September 2001

GOOD and BAD RUNNING

Dr. M. I. Parker

It is important that you receive information which will help you prevent injuries. You should expect this as part of the service you receive from your health care providers. Just as your grandmother reminded you that “an ounce of prevention is worth a pound of cure”, or that other old saying that declared, “a word to the wise is sufficient,” the information here can help you avoid problems if you are among those just beginning a running program.

Rule #1 – Do not begin a running program without first having a health assessment by your health care provider to establish that you are in sound enough physical condition to begin the bodily stresses that come from initiating such a program.

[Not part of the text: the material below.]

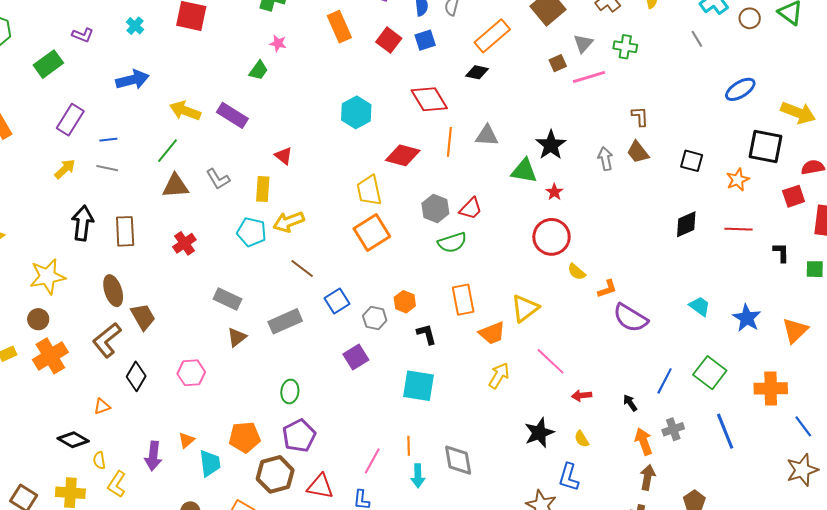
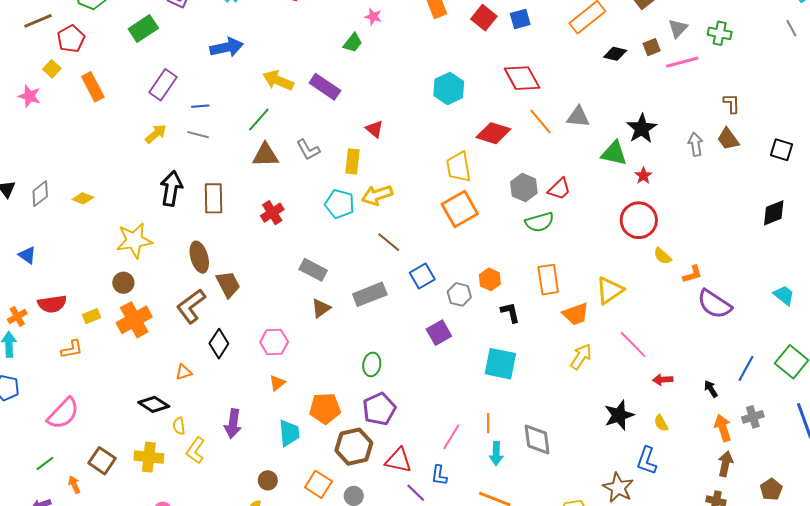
black diamond: (477, 72) -> (615, 54), moved
orange line: (449, 142) -> (540, 122), turned -48
orange triangle: (186, 440) -> (277, 383), moved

As you begin your running, you will have a lot of new things on your mind. Knowing some of the good habits at the beginning of your program will save you from injury and from relearning and retraining later.

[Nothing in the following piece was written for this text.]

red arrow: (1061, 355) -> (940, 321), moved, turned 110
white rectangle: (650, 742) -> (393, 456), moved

Here are a few of the things you should review during the first weeks and then again periodically as your running career develops.

 Good running habits 

  1. Select shoes that are specifically designed for running and make sure you have proper room for your toes and a good built-in arch support if you do not use proper orthotics.
  2. Use clothing that is appropriate for the weather such as a light shirt and shorts in summer, jogging jacket and pants in autumn and rainwear as necessary.
  3. As a beginner you should choose a trail that is relatively flat and without any banked edges.
  4. As you run, your arms should swing freely and feel relaxed; your elbows should be slightly bent; hands should not cross in front of your chest and your shoulders should be down, at a relaxed level.
  5. You should be able to run with an upright posture that does not flex, bend or twist and turn as the legs carry you along.

Bad running habits 

  1. Shoes that are in ill repair, do not fit or have not been worn for a long time.
  2. Inappropriate clothing can lead to an excessive loss of body fluids in warm weather or chills and pulled muscles on cooler days.
  3. Uneven or hilly surfaces can lead to unnecessary strain or injury.
  4. Your arms should never criss-cross in front of you as this will lead to mid-back pain and neck ache as well as impeding your breathing.
  5. It is not just poor form to run with a bend at your waist, it is a terrible strain on your low back and leg muscles; often leading to recurrent severe muscle spasms and low back pain.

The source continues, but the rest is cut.